Верно замечено, что тончайшую грань между здоровьем и нездоровьем, бодрствованием и болезнью совершенно невозможно постичь разумом, но лишь опытом, проживанием всех уровней и кругов, обретением навыка истинных страданий.
Но тут же возникает вопрос: а что значит «истинное страдание»?
Это умение терпеть боль, не столь физическую, сколь душевную. Более того, это дар находить в себе силы превозмогать ее, уповая в первую очередь на то, что она непременно пройдет, утихнет, потому как ей на смену придет другая, может быть, еще более невыносимая.
Да, практикум в данном случае несложен, но как много дней и сил уходит на его постижение. А еще важно понять, зачем все это нужно, ради чего ты на это идешь и, как следствие, кто есть ты.
Она очень часто задавала себе этот вопрос и даже пыталась ответить на него.
Например, так ответить: родилась в Ленинграде, закончила филологический факультет университета, пыталась писать диссертацию по «Просветителю» Иосифа Волоцкого и «Божественной комедии» Данте, уехала в Москву, где прожила восемнадцать лет, вышла замуж, родила ребенка.
Пауза.
И вот теперь возвращается в Ленинград одна, потому что так и не поняла, чем для нее стал этот так называемый московский период жизни. Уверена, что ничем!
Наконец она выпила таблетку снотворного и без сил рухнула на нижнюю полку. Еще какое-то время ее веки дрожали под натиском блуждающих, мечущихся в кромешной темноте зрачков, но это довольно быстро прошло, и она уснула, провалилась в мраморный, в форме чаши для причастия, фонтан, доверху заполненный цветущими кустами акации.
Она наблюдает за происходящим с собой со стороны.
Я наблюдаю за ней со стороны и вмещаю в нее все события и страдания, описанные в этом тексте.
Почему я это делаю?
Потому что эти восемнадцать лет мы прожили вместе.
Вот ее, полностью парализованную, раздевают медсестры, заворачивают в белую простыню и укладывают на носилки. Затем эти носилки через тенистую абрикосовую аллею грязелечебницы выносят во двор, где ставят на специальный деревянный помост, огороженный фанерной ширмой.
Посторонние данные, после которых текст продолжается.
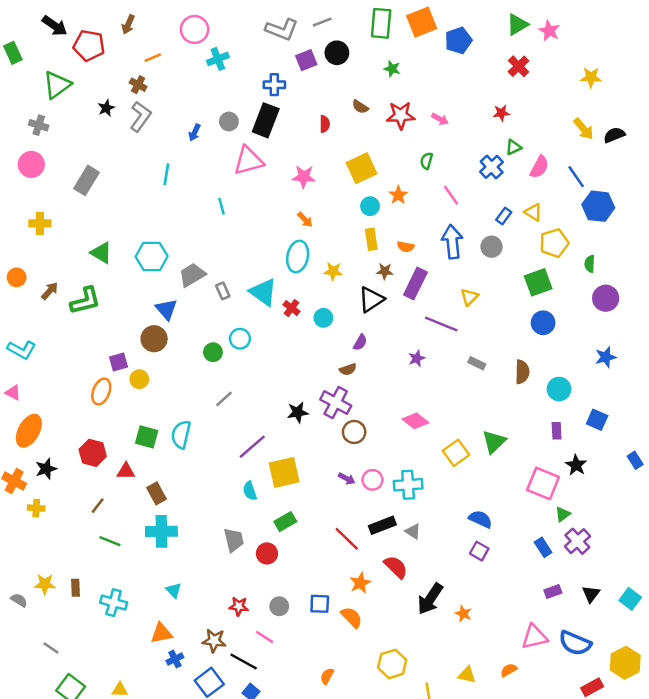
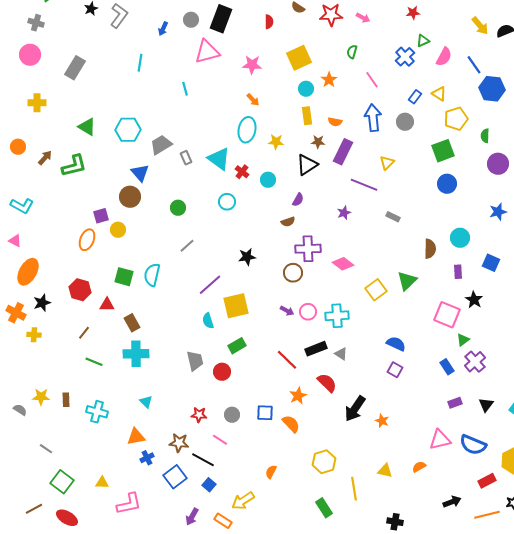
cyan circle: (240, 339) -> (227, 202), moved
brown semicircle: (522, 372) -> (430, 249), moved
purple cross: (336, 403) -> (308, 249), moved, turned -30

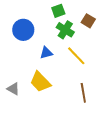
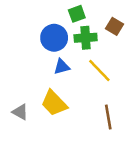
blue circle: (23, 30) -> (54, 38), moved
green cross: (65, 30) -> (86, 38), turned -36

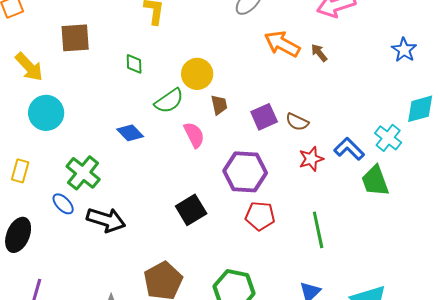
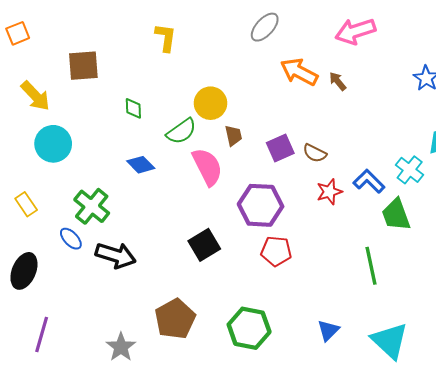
green diamond: (134, 64) -> (133, 108), moved
pink semicircle: (194, 135) -> (207, 167), size x1.4
yellow rectangle: (20, 171) -> (26, 204), turned -50
green line: (318, 230) -> (371, 266), moved

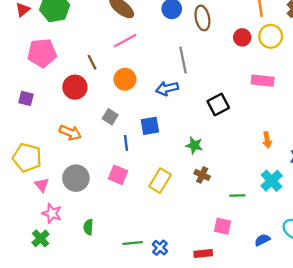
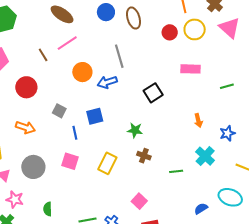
brown line: (92, 62) -> (43, 55), moved
orange circle: (125, 79) -> (82, 72), moved
pink square: (223, 226) -> (139, 201), moved, turned 35

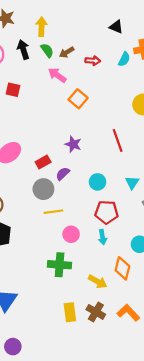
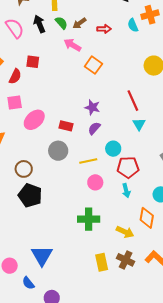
cyan semicircle: (124, 59) -> (133, 25), turned 136
red rectangle: (43, 162) -> (66, 126), turned 48
purple semicircle: (63, 174) -> (94, 128), moved
cyan circle: (98, 182) -> (113, 149), moved
cyan triangle: (132, 183) -> (139, 124), moved
gray circle: (43, 189) -> (58, 151), moved
yellow line: (53, 212) -> (88, 161), moved
pink circle: (71, 234) -> (95, 182), moved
Здесь медсестры снимают с нее простыню и перекладывают в чугунную ванну, доверху заполненную лечебной грязью. Погружают ее в это резко пахнущее водорослями, торфом и речным илом, вперемешку с дохлой рыбой, месиво.
Она хочет закричать от страха, потому что ей кажется, что таким образом ее хотят замуровать, превратить в огромный безразмерный кусок речной глины.
Кусок пирога, на котором еще можно разобрать оттиснутые слова из Екклезиаста: «Сердце мудрых — в доме плача, а сердце глупых — в доме веселия».